Si sottolinea che, a più di dieci anni dall’emanazione dell’ Accordo quadro sullo stress lavoro-correlato dell’8 ottobre 2004, l’indagine preliminare condotta nell’ambito del progetto REST@Work “conferma le ‘significative differenze’ nella legislazione e nelle prassi degli Stati membri: 3 Paesi su 8 non hanno ancora recepito l’Accordo europeo, mentre in uno di essi lo si applica solo ai settori le cui organizzazioni di riferimento hanno firmato l’Accordo stesso. Mentre 6 paesi su 8 prevedono, più o meno esplicitamente, un riferimento allo stress nel loro quadro giuridico di tutela dai rischi connessi al lavoro”.
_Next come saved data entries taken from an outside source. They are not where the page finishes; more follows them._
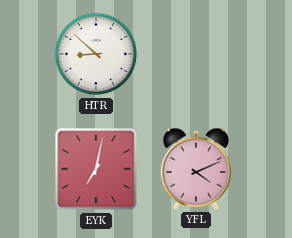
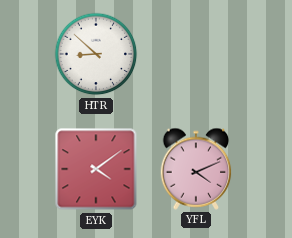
EYK: 7:02 -> 4:09
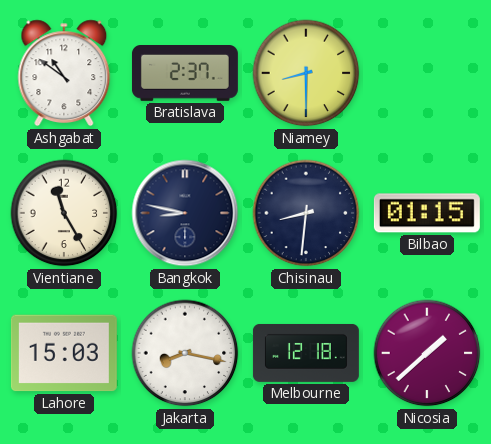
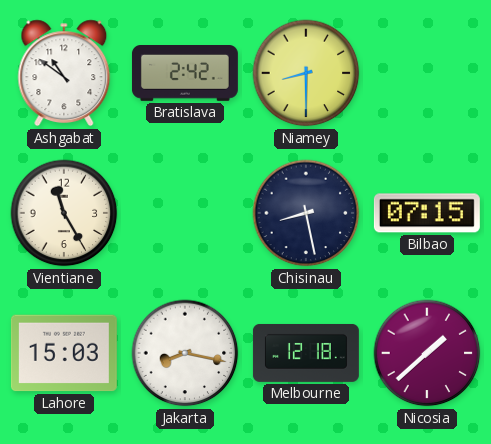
Bratislava: 2:37 -> 2:42
Bangkok: 8:47 -> none
Chisinau: 8:31 -> 8:28
Bilbao: 01:15 -> 07:15
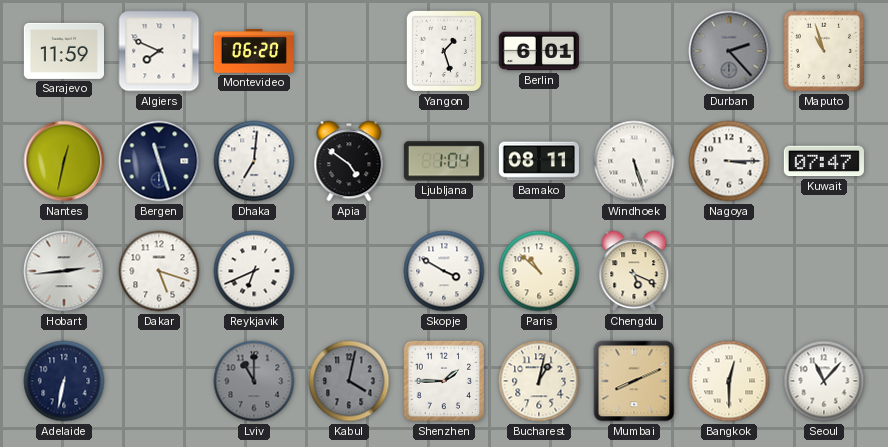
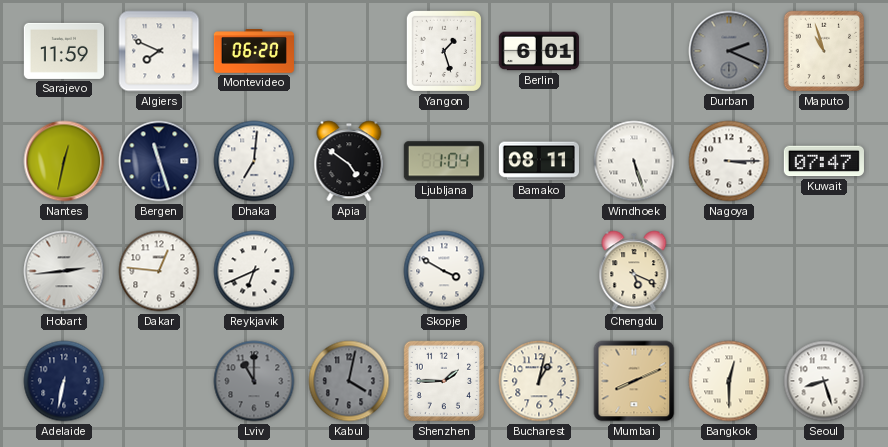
Durban: 2:23 -> 2:19
Dakar: 5:18 -> 12:46
Paris: 10:52 -> none
Seoul: 11:07 -> 8:27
Questa situazione porta, infine, a pensare – continua il documento - se “ormai i tempi non siano maturi per trasformare l’Accordo quadro in una disposizione legislativa e quindi in una direttiva figlia della Direttiva Quadro 89/391”. Una disposizione di questo tipo, anche se non sarebbe “la soluzione a tutti i problemi di gestione del rischio stress”, permetterebbe tuttavia almeno di “rendere omogenea in tutta la comunità europea la tutela di lavoratori e lavoratrici nei confronti di questo specifico rischio”.
Tiziano Menduto
“ REST@Work - REducing STress at Work. Stress lavoro correlato: un rischio da gestire insieme”, a cura di Christian Nardella, Feliciano Iudicone, Silvia Sansonetti (Fondazione Giacomo Brodolini), Fulvio D’Orsi (ITAL-UIL) e Gabriella Galli (UIL), pubblicazione realizzata all’interno del progetto REST@Work - REducing STress at Work co-financed by the European Union under the Programme Social Dialogue – DG EMPL (formato PDF, 3,77 MB).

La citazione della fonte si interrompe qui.